MotionPrior

The diffusion-based text-to-image generation has achieved remarkable progress and realistic content generation performance, greatly promoting the development of text-to-video generation. Although equipped with powerful image diffusion models, video generation modeling still requires massive labeled data and a high training resource cost. Recently, some work has focused on cost-effective video generation in a one-shot or few-shot manner based on the image diffusion model with the least demand for video data and computing resources. However, these video generation models only support the generation of one motion pattern. It raises the question: How can we improve generation freedom with a light training burden? In this paper, we explore the cost-effective video generation for adaptive motion concepts by learning motion priors from a small set of video data. Specifically, we construct a learnable bank for motion concepts and propose the Dual-Semantic-guided Motion Attention module to locate the corresponding concept from the bank with the guidance of textual semantic and visual semantic.
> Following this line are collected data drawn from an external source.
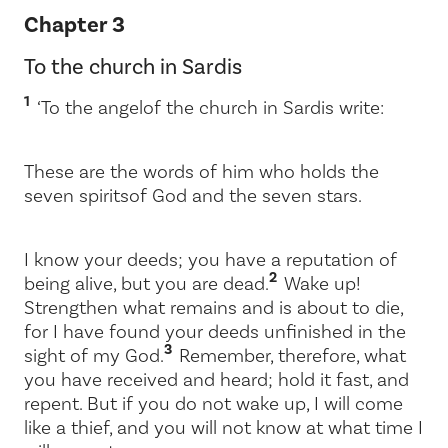
Chapter 3
To the church in Sardis
1
‘To the angel
of the church in Sardis write:
These are the words of him who holds the
seven spirits
of God and the seven stars.
I know your deeds; you have a reputation of
2
being alive, but you are dead.
Wake up!
Strengthen what remains and is about to die,
for I have found your deeds unfinished in the
3
sight of my God.
Remember, therefore, what
you have received and heard; hold it fast, and
repent. But if you do not wake up, I will come
like a thief, and you will not know at what time I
The extracted motion priors are inserted into video latents via the lightweight motion injection layer, which integrates motion semantic effectively with much fewer parameters compared to the conventional temporal attention layer. In addition, we introduce a temporal-aware noise prior and an inter-frame consistency constraint to strengthen the learning of temporal dependency and improve video smoothness. Extensive experiments validate that the proposed method can learn motion priors adaptively from a small set of training videos to generate smooth videos that involve single or multiple motion concepts. The results demonstrate that our method achieves superior performance compared to existing few-shot video generation methods and even some large-scale video generation models.